Young people will take centre stage at the North Atlantic Fiddle Convention 2018 which takes place this week
Young people will take centre stage at the North Atlantic Fiddle Convention 2018 which takes place this week

Fiddlers gather for a celebration in Aberdeen

Scottish fiddlers will be taking a bow at the North Atlantic Fiddle Convention.

Young musicians are taking centre stage at the event, being held in north-east Scotland. Taking place during Scotland’s Year of Young People 2018, it is in tune to deliver its biggest ever youth programme.

Starting yesterday, from traditional fiddle classes to a family-friendly ceilidh lesson, the convention is going all out to put young people centre stage in enjoying a musical form that has been part of the fabric of Scotland, and many other nations, for centuries.

The convention features the first ever international fiddle camp which will see 60 young musicians from Scotland, the Netherlands, Spain, Lithuania and Ireland come together to participate in workshops, sessions and other activities.

The culmination of their collective efforts will be seen in the gala concert at His Majesty’s Theatre, Aberdeen, on Saturday evening when they will perform a new piece by celebrated Scottish fiddler and composer Patsy Reid, inspired by traditions represented at NAFCo 2018. They will also join in the NAFCo final stramash on Sunday at The Lemon Tree.

Aberdeen’s Traditional Music and Song Association has sponsored a young musicians’ concert on Saturday lunchtime at the Lemon Tree, when some of their recent competition winners will perform alongside NAFCo’s young musicians.

Young people will be part of ‘Random Acts of Violins’ – a so-called busking trail that will see the streets of Aberdeen’s city centre come alive with the sound of music. On Saturday afternoon, there will be pop-up performances outside the Bon Accord Centre (2pm); the Gordon Highlanders statue in the Castlegate (2.30pm); the area in front of St Nicholas Centre (3pm) and Union Terrace Gardens (3.30pm).

There are two free events tailor made for families. A ‘Music for 0-6 Year Olds’ workshop takes place on Saturday at St Margaret’s Church Hall in the Gallowgate from 11am. On Sunday, the same venue will host a family ceilidh dance from 2.30-4.30pm, an introductory workshop to learn the moves for summer weddings and parties.

Young people will take centre stage at the North Atlantic Fiddle Convention 2018 which takes place this week

NAFCo’s increased focus on young talent, with many notable firsts, offers young people from a range of backgrounds and cultures from different parts of the world an opportunity to enhance their creative development, foster skills for life, build confidence and make new friends through music making.

It complements a packed programme that includes an academic conference, interactive workshops, concerts, interviews, public lectures and live-music sessions in pubs.

The convention has always involved young people but this year organisers have gone a step further and many more youngsters will be involved in what is the biggest fiddle convention in Scotland.

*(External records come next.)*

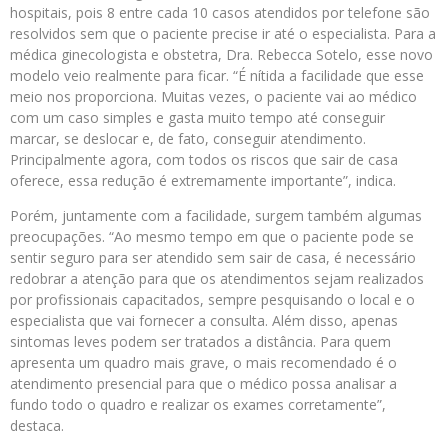
hospitais, pois 8 entre cada 10 casos atendidos por telefone são
resolvidos sem que o paciente precise ir até o especialista. Para a
médica ginecologista e obstetra, Dra. Rebecca Sotelo, esse novo
modelo veio realmente para ficar. “É nítida a facilidade que esse
meio nos proporciona. Muitas vezes, o paciente vai ao médico
com um caso simples e gasta muito tempo até conseguir
marcar, se deslocar e, de fato, conseguir atendimento.
Principalmente agora, com todos os riscos que sair de casa
oferece, essa redução é extremamente importante”, indica.
Porém, juntamente com a facilidade, surgem também algumas
preocupações. “Ao mesmo tempo em que o paciente pode se
sentir seguro para ser atendido sem sair de casa, é necessário
redobrar a atenção para que os atendimentos sejam realizados
por profissionais capacitados, sempre pesquisando o local e o
especialista que vai fornecer a consulta. Além disso, apenas
sintomas leves podem ser tratados a distância. Para quem
apresenta um quadro mais grave, o mais recomendado é o
atendimento presencial para que o médico possa analisar a
fundo todo o quadro e realizar os exames corretamente”,
destaca.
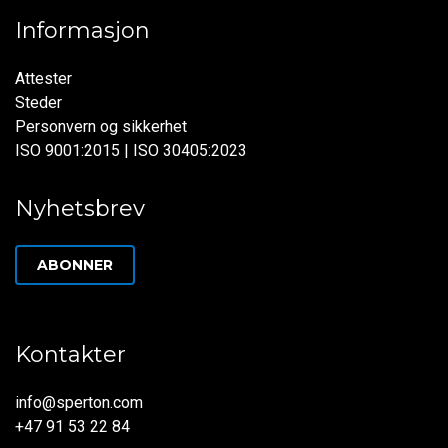
Informasjon
Attester
Steder
Personvern og sikkerhet
ISO 9001:2015 | ISO 30405:2023
Nyhetsbrev
ABONNER
Kontakter
info@sperton.com
+47 91 53 22 84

Carley Williams, festival director, said: ‘We are delighted to be part of Scotland’s Year of Young People, an opportunity for generations to come together in celebration of youngsters, and that’s exactly what will happen for the duration of NAFCo.

‘Wherever in the world they are based, our young musicians are the torch bearers that will keep traditional fiddle music to the fore. We strongly believe that with the wealth of junior talent, combined with their enthusiasm, commitment and willingness to learn and, perform it means that the future of fiddling is safe in their hands.

‘It’s a tremendous responsibility that falls on their shoulders, but we have no fear that the next generation will maintain traditions, add their own twist and ensure that fiddle music remain a tour de force. The gala concert will see them lining up with some of the biggest names in the world’s fiddling scene and they deserve a place on that platform.

‘All NAFCo events are family-friendly and there will be a warm welcome for people of all ages to all of the events that make up the 2018 programme and that take place across Aberdeen and Aberdeenshire from 11 to 15 July.’

The convention has returnd to Aberdeen, the city of its birth, for the first time in a decade with a programme reflecting how the event has grown and stature, with concerts, ceilidhs, dance events, workshops, masterclasses, academic talks, pop up performances and other special events. The festival reached beyond the city and into Aberdeenshire and runs until Sunday, 15 July.